Roberto Bagnara, Alessandro Zaccagnini, and Tatiana Zolo

Abstract:

We describe algorithmic techniques for the efficient solution of a wide class of linear recurrences of finite order with constant coefficients. We give an outline of the underlying theory both from an abstract and a more concrete point of view, in an attempt to convey the general principles as clearly as possible yet providing a well marked path for the implementation. In particular, the presentation is thorough and reasonably self-contained, covering topics such as the automatic solution of polynomial equations and efficient, exact symbolic summation of some special functions.


Available: PDF, 300 DPI, 600 DPI, and 1200 DPI PostScript, DVI, and BibTeX entry.

Series Foreword:

Complexity analysis aims at the derivation of upper and lower bounds to the complexity of algorithms, processes and data structures.

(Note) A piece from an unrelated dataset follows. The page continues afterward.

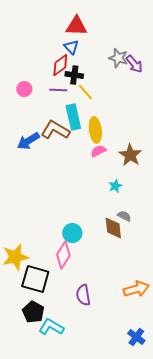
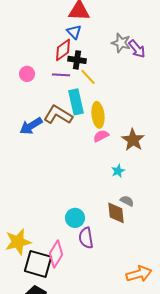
pink diamond: (63, 255) -> (56, 254), moved
purple semicircle: (83, 295) -> (86, 238), moved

The results of such analyses, which may be part or wholly automated, can be used, say, to decide whether mobile agents should be allowed to run in a given context, assist programmers in reasoning about the behavior of programs, guide applications of optimized program transformations, and discover efficiency bugs that are otherwise very difficult to detect.

Recurrence relations play an important role in the field of complexity analysis since complexity measures of, e.g., programs, can usually be very elegantly expressed by means of such relations. Therefore there is significant demand for efficient software systems capable of solving, with a high degree of precision, systems of recurrence relations. Moreover, to be really useful, the solvers need to be fully automatic, obtaining such solutions without human intervention.

Although the mathematical and computing literature describes several techniques and software for solving recurrences, these do not fulfill all of the above requirements; on the one hand, many of the methods assume interaction with a human operator and only deal with a rather restricted range of cases, while, on the other hand, the fully automated tools that are available only provide quite crude approximations of the exact solutions.

The PURRS project (Parma University's Recurrence Relation Solver, see http://www.cs.unipr.it/purrs/) is working at improving the state of the art in this field. The aim of the project is to create a software library that provides the services needed for efficiently computing the solution or an approximation of the solution of a system of recurrence relations that arise in performing fully automated complexity analysis.

Finding exact solutions and/or tight approximations in closed form in an acceptable timescale for a large class of recurrence relations is a challenging task; such an objective requires solutions to a host of unresolved theoretical and practical problems. The current series of papers is devoted to the presentation of all the mathematics behind the PURRS project. As our aim is to provide both rigor and thoroughness, the series will not only include original work but also accounts of known results, describing any useful extensions or modifications.